Dark alleyways.. a dilapidated bungalow, and there lived a chudail(ghost). She wore a white color saree and walked in the night holding a candle. She had no eyes, only reflections of a menacing monster lurking near the old building that some unlucky late-night bypassers could witness.
This is not a fictional tale to spook the readers. It’s the most common figment of imagination we have cultivated as 90s kids. Let’s shed some light on this trivial aspect of the 90s kids’ experience.
Granny never disappoints the children and narrates one story after another from her memory to entertain them. The ghost story narration is partially dependent on the group of cousins in the presence of an elderly grandmother during the summer vacations of school days. The eager group of urchins surrounds the granny for some exciting, unfiltered stories of the past just for fun as time passes. Few are true stories, and many are fabricated beyond imagination to create fear among the kids as an excuse to make them obey orders. Regardless of the authenticity of the stories, Kids grasped them without question and remembered them their whole lives. This is why many adults face sleep paralysis disorder or paranoia over the dark and ghosts.
With the proliferation of power backups, line cuts remain elusive to youngsters. But in the 90s, power cuts were so common that teenage siblings and cousins invented many exciting games to kill time. Discussing ghosts and narrating about haunted places was one of the favorite time passes of the teenagers then. Truth or dare game in the dark while the outside was bursting with rain was the main attraction for those dark hour enthusiasts.
Conjuring, Annabelle may be the terrifying ghost movie of recent generations. But one episode of Aahat or Shh Koi hai.. was enough for the 90s kids to be spooked. To this day, not a single terrifying ghost serial has been made in Indian television history which made half the impact that Aahat had on ’90s kids.
Bhangarh – the Rajasthan fort is world famous for its hauntings. Many go to the place to explore the existence of ghosts and experience it firsthand. The Paranormal enthusiasts of the present may have listened to the ghost stories of the granny during their school days as 90s kids. The curiosity to unearth the mystery of the unknown is an addiction that, once it gets into the system, remains the same throughout. As 90s kids, we must have explored our version of a Bhangarh-type mystery in our locality. The rumor-mongering and acceptability of ghost stories by gullible teenagers might cause the proliferation of many ghost-fearing paranoid adults who fear stepping outside in the dark.
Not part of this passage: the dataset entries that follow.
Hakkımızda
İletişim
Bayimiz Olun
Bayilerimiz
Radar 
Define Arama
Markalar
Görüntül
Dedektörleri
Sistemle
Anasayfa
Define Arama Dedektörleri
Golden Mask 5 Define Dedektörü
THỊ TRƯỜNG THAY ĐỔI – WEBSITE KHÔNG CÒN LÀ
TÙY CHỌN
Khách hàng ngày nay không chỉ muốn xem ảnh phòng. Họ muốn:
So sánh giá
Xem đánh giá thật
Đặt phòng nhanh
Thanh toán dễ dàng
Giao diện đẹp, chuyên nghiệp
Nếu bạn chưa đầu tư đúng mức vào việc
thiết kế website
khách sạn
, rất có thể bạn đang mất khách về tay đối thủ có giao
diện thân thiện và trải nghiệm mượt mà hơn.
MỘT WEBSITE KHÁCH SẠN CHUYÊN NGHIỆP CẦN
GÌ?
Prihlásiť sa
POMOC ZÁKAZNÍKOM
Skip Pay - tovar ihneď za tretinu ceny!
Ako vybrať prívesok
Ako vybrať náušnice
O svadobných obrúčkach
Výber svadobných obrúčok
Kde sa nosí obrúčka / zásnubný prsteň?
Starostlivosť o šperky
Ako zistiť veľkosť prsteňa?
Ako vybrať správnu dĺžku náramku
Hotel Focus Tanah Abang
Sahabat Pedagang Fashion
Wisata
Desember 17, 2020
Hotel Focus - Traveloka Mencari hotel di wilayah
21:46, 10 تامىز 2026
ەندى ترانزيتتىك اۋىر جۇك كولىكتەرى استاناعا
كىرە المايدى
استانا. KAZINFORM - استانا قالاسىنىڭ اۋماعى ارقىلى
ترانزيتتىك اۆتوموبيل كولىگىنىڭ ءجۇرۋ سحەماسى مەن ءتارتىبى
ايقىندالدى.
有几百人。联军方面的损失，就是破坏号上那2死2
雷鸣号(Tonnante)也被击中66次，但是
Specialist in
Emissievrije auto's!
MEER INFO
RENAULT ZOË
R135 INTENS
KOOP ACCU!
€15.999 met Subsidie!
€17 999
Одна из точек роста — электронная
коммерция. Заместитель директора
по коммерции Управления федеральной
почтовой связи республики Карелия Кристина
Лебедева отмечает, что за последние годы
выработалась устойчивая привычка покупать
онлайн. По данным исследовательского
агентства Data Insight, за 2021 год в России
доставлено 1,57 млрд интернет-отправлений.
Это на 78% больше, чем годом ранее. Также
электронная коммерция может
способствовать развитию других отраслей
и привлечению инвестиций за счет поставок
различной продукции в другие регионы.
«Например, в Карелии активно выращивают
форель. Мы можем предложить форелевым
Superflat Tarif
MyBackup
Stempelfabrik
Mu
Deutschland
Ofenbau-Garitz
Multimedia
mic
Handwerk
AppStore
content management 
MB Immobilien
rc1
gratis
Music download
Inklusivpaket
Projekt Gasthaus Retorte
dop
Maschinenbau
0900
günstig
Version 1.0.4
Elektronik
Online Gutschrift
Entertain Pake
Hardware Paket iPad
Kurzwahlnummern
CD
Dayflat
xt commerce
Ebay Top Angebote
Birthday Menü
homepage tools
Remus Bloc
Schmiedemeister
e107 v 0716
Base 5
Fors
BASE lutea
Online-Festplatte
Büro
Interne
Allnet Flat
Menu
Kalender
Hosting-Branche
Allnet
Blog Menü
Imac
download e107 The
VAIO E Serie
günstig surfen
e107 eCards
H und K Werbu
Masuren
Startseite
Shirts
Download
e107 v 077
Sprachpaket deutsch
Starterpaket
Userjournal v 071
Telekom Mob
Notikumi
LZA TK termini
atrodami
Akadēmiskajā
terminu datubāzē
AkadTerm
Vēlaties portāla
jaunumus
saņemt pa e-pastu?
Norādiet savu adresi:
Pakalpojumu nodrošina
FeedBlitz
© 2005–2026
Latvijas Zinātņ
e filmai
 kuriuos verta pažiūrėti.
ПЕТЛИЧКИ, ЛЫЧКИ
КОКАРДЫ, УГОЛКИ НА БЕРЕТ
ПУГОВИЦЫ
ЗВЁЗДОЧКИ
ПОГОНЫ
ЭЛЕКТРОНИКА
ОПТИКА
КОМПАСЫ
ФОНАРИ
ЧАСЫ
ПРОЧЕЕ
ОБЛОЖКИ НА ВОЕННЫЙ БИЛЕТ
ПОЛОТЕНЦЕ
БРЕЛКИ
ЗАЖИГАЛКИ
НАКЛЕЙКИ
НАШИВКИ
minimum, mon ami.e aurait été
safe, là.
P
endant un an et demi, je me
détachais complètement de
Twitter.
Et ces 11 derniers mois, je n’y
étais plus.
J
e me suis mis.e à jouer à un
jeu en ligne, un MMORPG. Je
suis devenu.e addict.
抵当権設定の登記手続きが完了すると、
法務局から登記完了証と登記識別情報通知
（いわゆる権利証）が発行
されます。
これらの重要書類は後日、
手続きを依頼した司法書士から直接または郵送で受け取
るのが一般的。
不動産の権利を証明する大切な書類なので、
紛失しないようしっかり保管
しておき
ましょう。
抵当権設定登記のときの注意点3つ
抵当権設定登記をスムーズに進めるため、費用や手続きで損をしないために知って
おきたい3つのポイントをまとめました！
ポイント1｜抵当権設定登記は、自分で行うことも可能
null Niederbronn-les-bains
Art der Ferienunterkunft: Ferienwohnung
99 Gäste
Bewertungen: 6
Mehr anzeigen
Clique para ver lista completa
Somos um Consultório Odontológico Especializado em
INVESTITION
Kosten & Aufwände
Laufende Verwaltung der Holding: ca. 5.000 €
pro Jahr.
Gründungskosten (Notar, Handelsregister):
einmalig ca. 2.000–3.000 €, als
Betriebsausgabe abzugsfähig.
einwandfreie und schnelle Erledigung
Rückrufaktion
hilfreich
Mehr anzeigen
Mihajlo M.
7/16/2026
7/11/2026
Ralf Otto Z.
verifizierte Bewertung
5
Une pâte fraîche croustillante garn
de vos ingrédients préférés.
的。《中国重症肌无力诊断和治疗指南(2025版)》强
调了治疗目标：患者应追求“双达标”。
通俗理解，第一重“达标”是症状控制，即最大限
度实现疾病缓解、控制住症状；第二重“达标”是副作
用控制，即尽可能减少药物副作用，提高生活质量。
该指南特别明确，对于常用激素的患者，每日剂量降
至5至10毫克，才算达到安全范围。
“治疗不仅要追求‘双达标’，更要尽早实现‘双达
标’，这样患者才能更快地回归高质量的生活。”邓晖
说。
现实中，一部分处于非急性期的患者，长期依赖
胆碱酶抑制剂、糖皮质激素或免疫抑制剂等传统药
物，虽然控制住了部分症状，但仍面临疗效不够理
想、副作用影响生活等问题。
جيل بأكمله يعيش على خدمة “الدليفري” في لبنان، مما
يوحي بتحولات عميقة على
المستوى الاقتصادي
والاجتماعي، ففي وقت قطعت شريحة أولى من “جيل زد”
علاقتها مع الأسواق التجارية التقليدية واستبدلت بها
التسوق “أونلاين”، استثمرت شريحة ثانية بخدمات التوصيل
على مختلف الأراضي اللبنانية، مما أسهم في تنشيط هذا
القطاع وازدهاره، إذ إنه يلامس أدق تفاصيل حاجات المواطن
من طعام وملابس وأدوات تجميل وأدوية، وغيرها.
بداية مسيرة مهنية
The author does not imply any deniability or acceptability about the existence of ghosts. It’s just subjective speculation and a topic of debate among believers and non-believers. But the thrill one got as a 90s kid listening to ghost stories is unparalleled. The kids’ spontaneous eagerness to grasp the dark realm is unmatched by anything else.
A fascinating short anecdote to end this ghost-related narration goes like this. As a 90s kid, the author listened to these ghost stories and got spooked by them. Once, during a school break, four of my friends were discussing ghosts and horror experiences in the school’s common room. There was nobody in the room except the four of us. Moreover, it was rumored to be haunted. All of a sudden, we heard a stomping sound in the corner. Pretty obvious, we panicked, and a friend started chanting Hanuman Chalisa loudly. Two of us friends gathered some courage and went near the corner to see what it was. It was a tiny frog trapped in polythene, trying to get out, thus making a stomping sound. That proved the effects of ghost stories on our minds’ subconscious. Some stories might be true; some might be false. But as a 90s kid, ghost stories were discussed around the fire with cousins or friends during chilly winter nights- an emotion, not a single tech smart gadget can replicate for the gen-z.